Upright, grand, digital, electronic, keyboard, synthesizer – there are so many kinds of pianos out there! How do you choose what’s best for you or your student?
Let Hoffman Academy guide you through the world of piano shopping! Over the next few weeks, we’ll look at what’s involved in shopping for pianos – where to buy them, how to choose the best one for your needs, what you can expect to spend. We’ll even have a 2019 update on our picks for the best acoustic, digital, and keyboard instruments for beginners.
Today, we’re looking at how to shop for a piano – what to look for, some helpful terminology, and how to decide the best instrument for your needs. Let’s get started!
No matter what type of piano you choose, quality is the most important thing to consider!

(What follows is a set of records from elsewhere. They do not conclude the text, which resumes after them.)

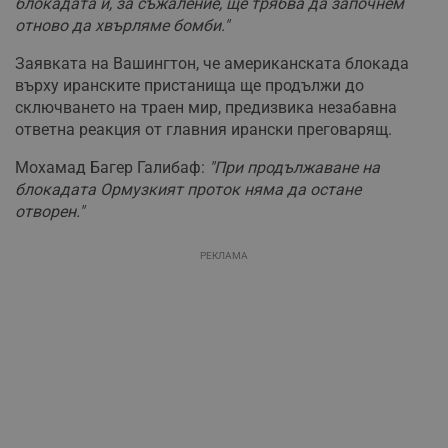
блокадата и, за съжаление, ще трябва да започнем
отново да хвърляме бомби."
Заявката на Вашингтон, че американската блокада
върху иранските пристанища ще продължи до
сключването на траен мир, предизвика незабавна
ответна реакция от главния ирански преговарящ.
Мохамад Багер Галибаф:
"При продължаване на
блокадата Ормузкият проток няма да остане
отворен."
РЕКЛАМА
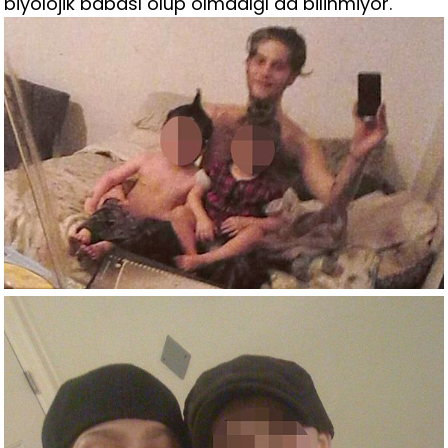
biyolojik babası olup olmadığı da bilinmiyor.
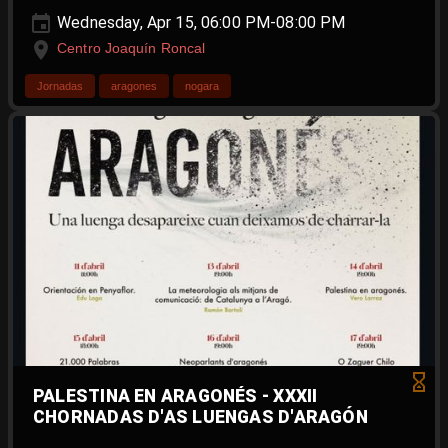
Wednesday, Apr 15, 06:00 PM-08:00 PM
Centro Joaquín Roncal
Jornadas
aragones
nogara
PALESTINA EN ARAGONÉS - XXXII
CHORNADAS D'AS LUENGAS D'ARAGÓN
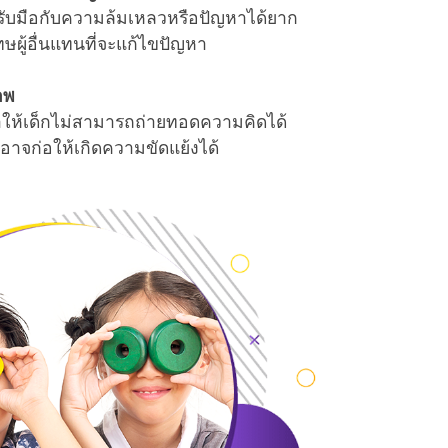
กจะรับมือกับความล้มเหลวหรือปัญหาได้ยาก
ษผู้อื่นแทนที่จะแก้ไขปัญหา
าพ
ให้เด็กไม่สามารถถ่ายทอดความคิดได้
ะอาจก่อให้เกิดความขัดแย้งได้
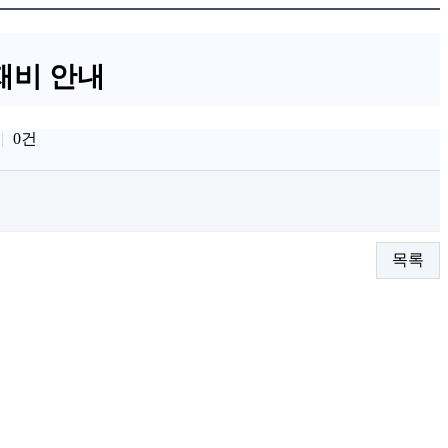
재비 안내
0건
목록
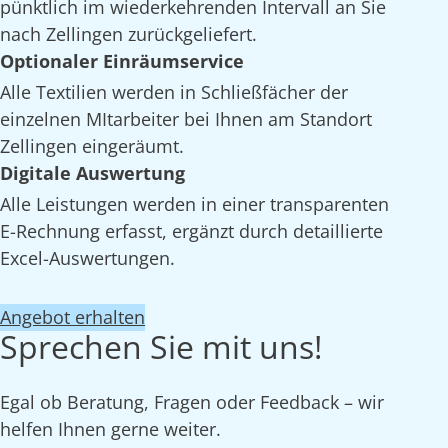
pünktlich im wiederkehrenden Intervall an Sie
nach Zellingen zurückgeliefert.
Optionaler Einräumservice
Alle Textilien werden in Schließfächer der
einzelnen MItarbeiter bei Ihnen am Standort
Zellingen eingeräumt.
Digitale Auswertung
Alle Leistungen werden in einer transparenten
E-Rechnung erfasst, ergänzt durch detaillierte
Excel-Auswertungen.
Angebot erhalten
Sprechen Sie mit uns!
Egal ob Beratung, Fragen oder Feedback – wir
helfen Ihnen gerne weiter.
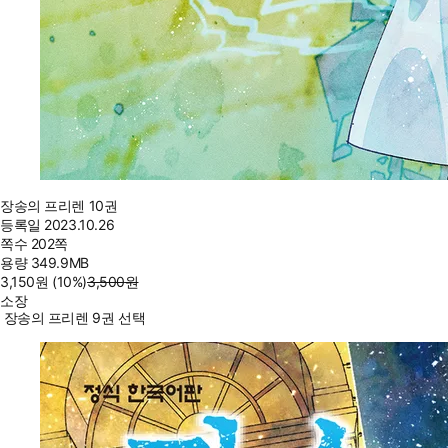
장송의 프리렌 10권
등록일
2023.10.26
쪽수
202쪽
용량
349.9MB
3,150
원
(10%
)
3,500
원
소장
장송의 프리렌 9권 선택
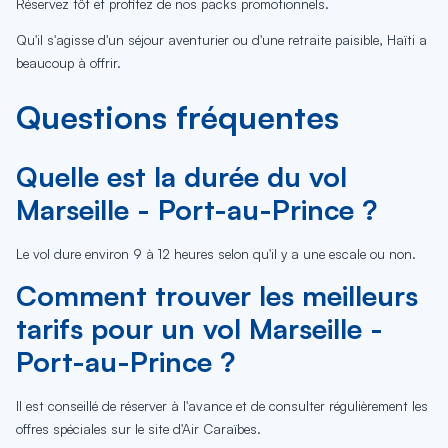
Réservez tôt et profitez de nos packs promotionnels.
Qu'il s'agisse d'un séjour aventurier ou d'une retraite paisible, Haïti a
beaucoup à offrir.
Questions fréquentes
Quelle est la durée du vol
Marseille - Port-au-Prince ?
Le vol dure environ 9 à 12 heures selon qu'il y a une escale ou non.
Comment trouver les meilleurs
tarifs pour un vol Marseille -
Port-au-Prince ?
Il est conseillé de réserver à l'avance et de consulter régulièrement les
offres spéciales sur le site d'Air Caraïbes.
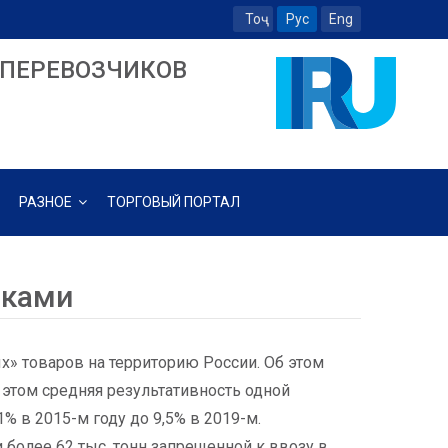
Тоҷ
Рус
Eng
ПЕРЕВОЗЧИКОВ
РАЗНОЕ
ТОРГОВЫЙ ПОРТАЛ
иками
» товаров на территорию России. Об этом
этом средняя результативность одной
1% в 2015-м году до 9,5% в 2019-м.
более 62 тыс. тонн запрещенной к ввозу в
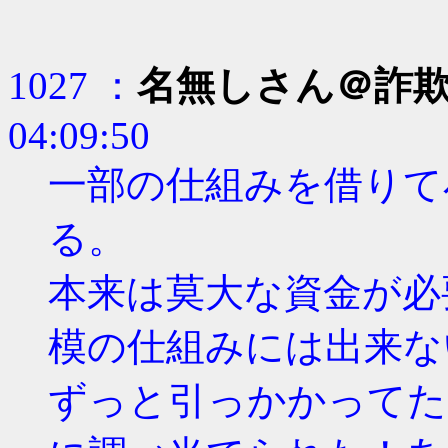
1027 ：
名無しさん＠詐
04:09:50
一部の仕組みを借りて
る。
本来は莫大な資金が必
模の仕組みには出来な
ずっと引っかかってた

An instrument that sounds bad, breaks down often, or is difficult to play will turn any beginner off. Plus, you’ll wind up spending more in the long run in repairs and replacements.
Also, remember that mastery takes time. Pick a piano that will carry you through your music journey.
Know Your Pianos
There are three main types of pianos: acoustic pianos, digital pianos, and keyboards. For a complete breakdown of each type, check out our previous post on How to Choose a Piano or Keyboard.
There’s a more recent option, too: Hybrid pianos! These are instruments that can act like a digital and an acoustic piano. They tend to be a bit pricier though, so we recommend them for seasoned players who really want the features of both.
Imagine trying to practice basketball or soccer skills, but all you have is a beach ball. It’s still a ball. You can still kick and throw it. However, it feels completely different and doesn’t really prepare you for the field or court.
Practicing on the wrong instrument is sort of like that. Here’s what you need to get started:
88 Keys: The standard, full-sized keyboard.
Weighted keys: Also known as “hammer action,” “graded action,” or “natural touch.” For digital pianos, this means that the keys are designed to feel heavier, more like an acoustic piano. The added resistance helps with muscular development.
Touch sensitivity: Sometimes called “velocity layers” or “dynamic response.” This means that how you press the key changes how loud or soft the sound is.
A music stand/rest: Don’t forget a spot to put your music!
Useful, but not totally necessary:
Stand/base/cabinet: The stand or base is what the keyboard of the instrument sits on. Some are built in (like a cabinet), some are separate.
Note: While you can get by without a fitted stand or cabinet, we highly recommend getting one. The piano will feel sturdier, letting the student move easily while playing.
Bench: Some pianos are sold with a bench included, but not all! Check with the seller if you need a bench.
Pedals are also great to have, though you can do without them in the beginning.
Acoustic pianos have all of these automatically, and generally, so do hybrids. Most digital pianos have them too, but check the specs to be sure! Electronic keyboards rarely have all three of these qualities, if any.
What are you willing to invest? Do you want a quick, cheap solution, or would you prefer to start with good quality that will last years? How much can you budget for that quality? Answering these questions will help you make a decision you’ll be happy with!